I will admit it, there was a time many years ago when I would not have considered a Porsche 924 a collectible car. Yes, I was one of those air cooled Porsche snobs who considered the 356 and 911 the pinnacle of collector Porsches and would not have given a 924 even a passing glance. When I say many years ago I am speaking of the 1980s when I was still in high school.
Over the years I have changed my tune, partially due to the fact that I have owned a few water-cooled and transaxle Porsches, and also due to the fact that if Porsche chose to call a model a Porsche, who was I to disagree with them. The company is called Porsche and not Reid, so I defer to the founders and owners of Porsche to decide which of their cars bear the Porsche name.

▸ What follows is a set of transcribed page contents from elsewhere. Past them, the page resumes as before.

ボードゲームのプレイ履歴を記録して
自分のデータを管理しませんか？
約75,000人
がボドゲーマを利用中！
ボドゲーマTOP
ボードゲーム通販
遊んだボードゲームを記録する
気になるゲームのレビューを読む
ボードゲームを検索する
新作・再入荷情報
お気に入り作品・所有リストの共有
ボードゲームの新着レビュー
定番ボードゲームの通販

An additional data point is that having now owned a few front engine water-cooled Porsche and scores of 911 cars, the transaxle cars are in a lot of ways superior to the 911. I know that statement is no less than heresy to many Porsche fans, but that is my experience. The transaxle cars are more comfortable, handle better, and are just as fun to drive as a comparable period 911. True, most of them are not as fast as almost any 911 but any classic 911 is slow by modern standards, and going fast is not what most classic cars are all about anyway.
The Martini edition was a marketing idea dreamed up by Porsche to celebrate the Martini and Rossi liveried Porsche race cars that won the 1976 championship, and it was the first special edition 924 model. The Martini edition 924 had factory option #426 and this option included:
Red/white/blue Martini Rossi stripes along the sides
Front and rear sway bars
Leather covered steering wheel
White painted alloy rims
Scarlet red carpet with matching fabric inlays on black vinyl seats along with
Martini Rossi stripes on the headrest
These cars look very cool in person and speak to the era better than any other production model Porsche of the time.

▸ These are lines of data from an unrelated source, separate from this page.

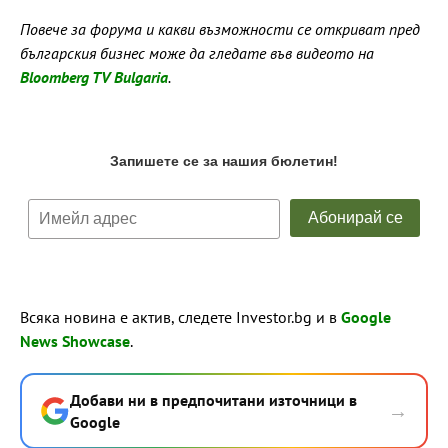
Повече за форума и какви възможности се откриват пред
българския бизнес може да гледате във видеото на
Bloomberg TV Bulgaria
.
Всяка новина е актив, следете Investor.bg и в
Google
News Showcase
.
Добави ни в предпочитани източници в
→
Google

I have seen scruffy driver level Martini edition 924s sell for as little as $5,000 to $6,000, but this example looks to be extra special.

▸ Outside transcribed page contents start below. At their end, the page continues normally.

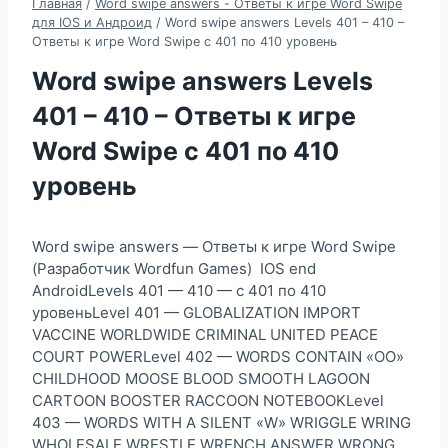
Главная
/
Word swipe answers - Ответы к игре Word Swipe
для IOS и Андроид
/
Word swipe answers Levels 401 – 410 –
Ответы к игре Word Swipe с 401 по 410 уровень
Word swipe answers Levels
401 – 410 – Ответы к игре
Word Swipe с 401 по 410
уровень
Word swipe answers — Ответы к игре Word Swipe
(Разработчик Wordfun Games) IOS end
AndroidLevels 401 — 410 — с 401 по 410
уровеньLevel 401 — GLOBALIZATION IMPORT
VACCINE WORLDWIDE CRIMINAL UNITED PEACE
COURT POWERLevel 402 — WORDS CONTAIN «OO»
CHILDHOOD MOOSE BLOOD SMOOTH LAGOON
CARTOON BOOSTER RACCOON NOTEBOOKLevel
403 — WORDS WITH A SILENT «W» WRIGGLE WRING
WHOLESALE WRESTLE WRENCH ANSWER WRONG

The seller describes the car is in spectacular condition and was just released from a world class car collection. The car has covered a total of only 24,771 miles from new. They state that it is so good that it looks like a brand new car. They add that it is one of a total of only 2,960 produced.
The seller adds that this car just had extensive service including timing belt and it also drives and performs perfectly. The car also includes all books, tools, a complete service history file, and a Porsche factory Certificate of authenticity. It is completely original and has never been restored.
Now I am a big fan of these cars and have seen a number on concours fields in the last few years, but from the pictures provided this 924 Martini edition looks to be the finest example I have ever seen.
The asking price for this 1977 Porsche 924 Martini Edition might seem a bit high at $39,900 but consider that any model classic 911 in this condition would cost a minimum of $100,000 more. If I had the spare money and wanted a Porsche car that was in the running to be the best example of the model n the world, this is the car I would buy.